Sorry, people, it may not be 6pm yet where you live, but it has been somewhere & the rapture is cancelled w/out notice. 12-21-2012 next!
Harold Camping, amusingly enough, actually cites the very passage you do, and calculates that since one day equals exactly 1,000 years, you can calculate to the year when it will happen. His “error” in 1994 (when he last predicted “The Rapture”) appears to have been in miscalculating the Jewish calendar or something.
Please, don’t bother pointing out that the clear intent of the words are that a day is “like” a thousand years, or that “a thousand years” in this context is metaphorical. These people will have none of it, alas.
So I took a nap and, according to Harold Camping, I should’ve been raptured up…but I’m still here. Oh well. I wonder what he’s doing now?

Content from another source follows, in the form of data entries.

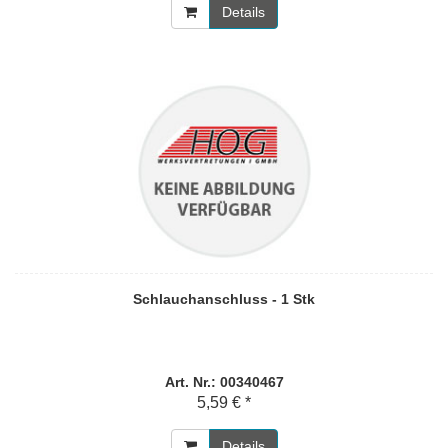
Details
Schlauchanschluss - 1 Stk
Art. Nr.: 00340467
5,59 € *
Details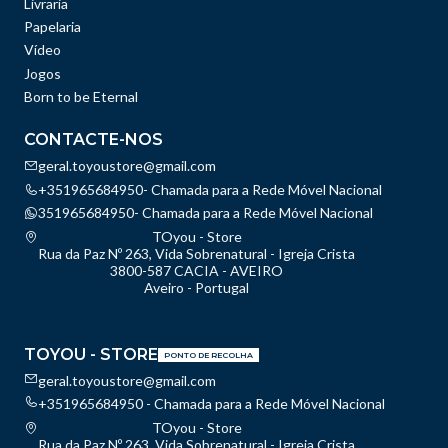
Livraria
Papelaria
Vídeo
Jogos
Born to be Eternal
CONTACTE-NOS
geral.toyoustore@gmail.com
+351965684950- Chamada para a Rede Móvel Nacional
351965684950- Chamada para a Rede Móvel Nacional
TOyou - Store
Rua da Paz Nº 263, Vida Sobrenatural - Igreja Crista
3800-587 CACIA - AVEIRO
Aveiro - Portugal
TOYOU - STORE
PONTO DE RECOLHA
geral.toyoustore@gmail.com
+351965684950 - Chamada para a Rede Móvel Nacional
TOyou - Store
Rua da Paz Nº 263, Vida Sobrenatural - Igreja Crista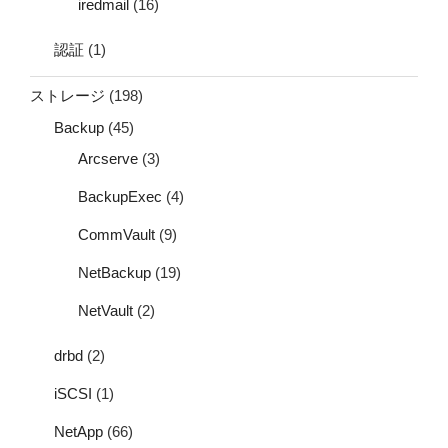
iredmail
(16)
認証
(1)
ストレージ
(198)
Backup
(45)
Arcserve
(3)
BackupExec
(4)
CommVault
(9)
NetBackup
(19)
NetVault
(2)
drbd
(2)
iSCSI
(1)
NetApp
(66)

My mother, a recent Catholic convert from being a Presbyterian, had never heard of the Rapture before this week.
We laughed about the whole thing this week and it brought us to some very good theological discussion and growth over the topic. In that sense, I’m honestly glad that Camping’s message became national news. It was good to sit down and discuss it all and educate ourselves.
False prophets like Camping lead people astray. But only those who, in the metaphor of the parable of the sower, had those ‘weak roots’. The people who follow such prophets are led around because they do not have the firm foundation in faith in Jesus that they profess to have, but instead have a firm foundation of faith in a particular person who can build up a cult of personality.